15th Jan, 2008

The mother of HTTP errors - Cannot use a leading to exit above the top directory

I’m sure you agree with me that errors which are hard replicate are difficult to resolve until you figure out what is going on. This was one of those worth blogging about it.

The problem:
To cut a long story short, some time ago I set up a website to receive any errors that occur on the live site by email. After passing some rigorous testing procedures I was surprised that I was receiving many Unhandled HTTP Exceptions by email with Error Message being : Exception of type ‘System.Web.HttpUnhandledException’ was thrown. I started scratching my head because on the development environment the site was working well and I double checked configuration settings and ensured that they were fine. Anyways, this error wasn’t helpful so I decided to include the stacktrace of the inner exception.

The error message of the inner exception was something along these lines: Exception of typeSystem.Web.HttpUnhandledException’ was thrown. Cannot use a leading .. to exit above the top directory.

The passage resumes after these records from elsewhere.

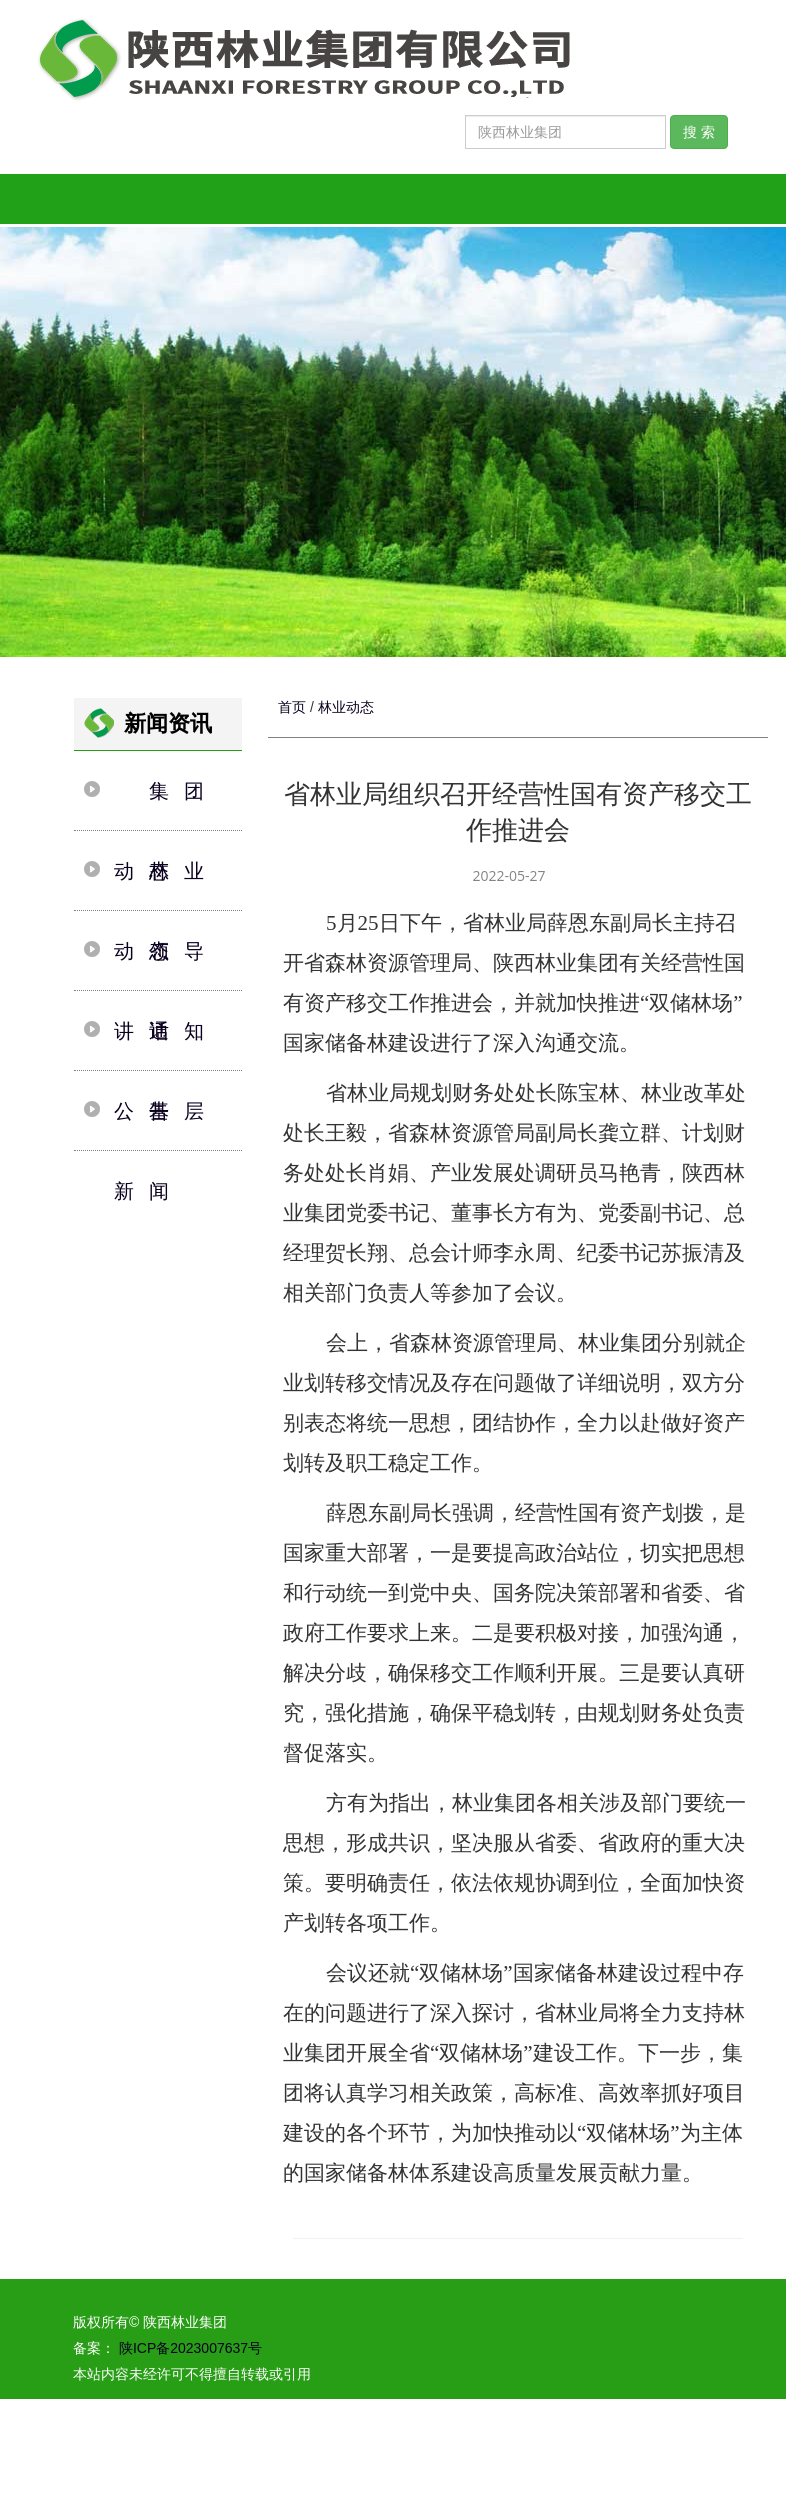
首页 (292, 707)
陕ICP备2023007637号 (188, 2348)
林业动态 (346, 707)
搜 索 (699, 132)
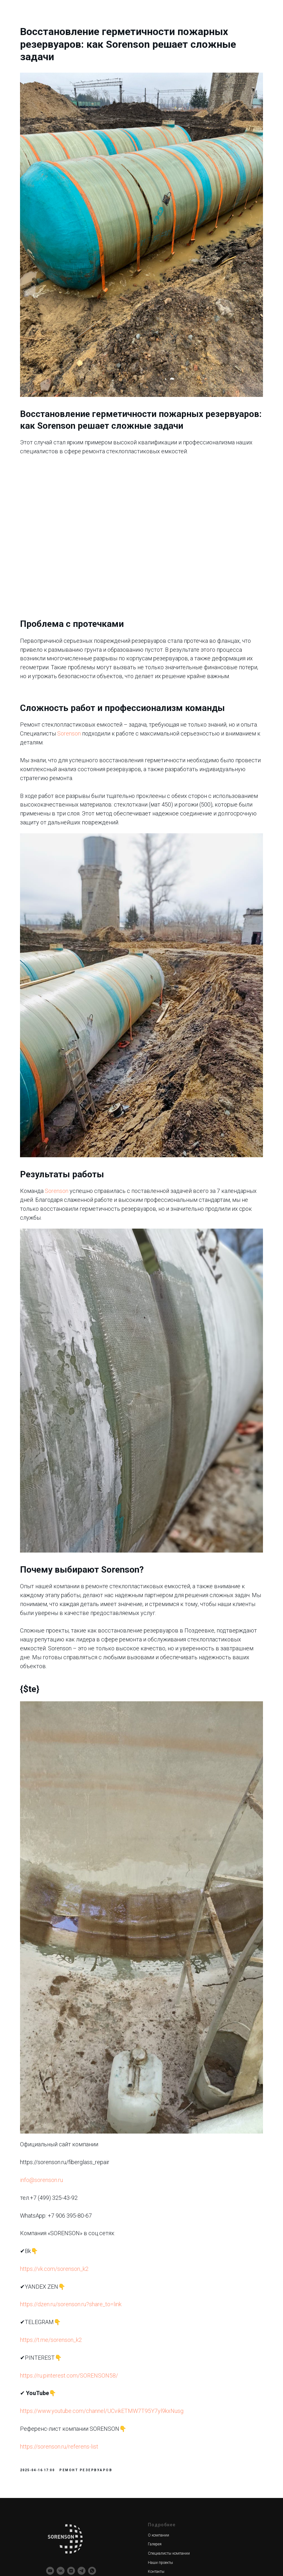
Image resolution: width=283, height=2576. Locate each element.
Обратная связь (162, 2461)
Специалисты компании (169, 2381)
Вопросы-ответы (162, 2489)
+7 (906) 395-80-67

I figured out from the User-Agent http header that this exception was being thrown when a google or yahoo slurp bot tried to crawl the site. I confirmed this by testing pages using a googlebot spoofer and boom, I was getting an unhandled http exception.

The solution:
Believe it or not, the jist of the problem was Url Rewriting. Instead of improving search engine ranking, Url Rewriting was preventing crawlers from indexing any pages. ASP.NET 2.0 uses an adaptive rendering pattern to render html depending on user agents. When a bot visits the site, System.Web.UI.Html32TextWriter gets used to render the html and apparently this throws an exception when System.Web.Util.UrlPath.ReduceVirtualPath() gets called internally by the .net framework when using Url Rewriting. To workaround this problem I set up .browser files for major search engine bots like googlebot and Yahoo! Slurp to force them to use System.Web.UI.HtmlTextWriter. Alternatively, you can have a base page override the CreateHtmlTextWriter as following:

protected override HtmlTextWriter CreateHtmlTextWriter(TextWriter tw)
{
return new XhtmlTextWriter(base.CreateHtmlTextWriter(tw));
}

Thankfully this has solved the mystery exceptions I was receiving by email! The moral of the story is to always send an email when an unhandled exception gets thrown on the live environment. Had I not did this, bots would have never indexed the site.